GCC Gassy. A alanine
UGC UnderGround. C cysteine
GAC GA smaller acid. D aspartic acid
GCG Gassy. A alanine
GAA GA larger acid. E glutamic acid
GCC Gassy. A alanine
ACC 309V AC. T threonine
UUC All of U half block. F phenylalanine
UCC You see. S serine
CAG Caged bird. Q glutamine
CGC See her go. R, arginine
UGA Stop that chant.
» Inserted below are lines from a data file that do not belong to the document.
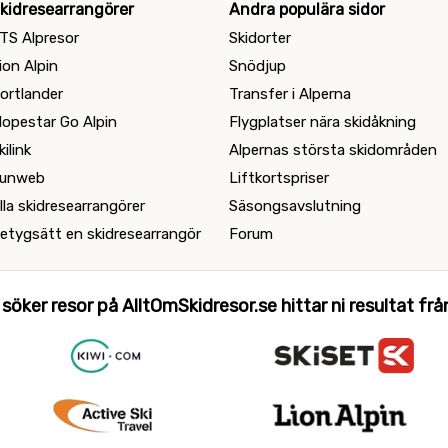
kidresearrangörer
Andra populära sidor
TS Alpresor
Skidorter
ion Alpin
Snödjup
ortlander
Transfer i Alperna
lopestar Go Alpin
Flygplatser nära skidåkning
kilink
Alpernas största skidområden
unweb
Liftkortspriser
lla skidresearrangörer
Säsongsavslutning
etygsätt en skidresearrangör
Forum
 söker resor på AlltOmSkidresor.se hittar ni resultat från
Stop codon.

Therefore, this gene encodes a protein with the following sequence:

MAGPSLACCLLGLLALTSACYIQNCPLGGKRAAPDLDVRKCLPCGPGGKGRCFGPNICCAEELGCFVGTAEALRCQEENYLPSPCQSGQKACGSGGRCAV
LGLCCSPDGCHADPACDAEATFSQR

...which we can see is correct because it is identical to the translation about ¾ of the way down the NCBI page.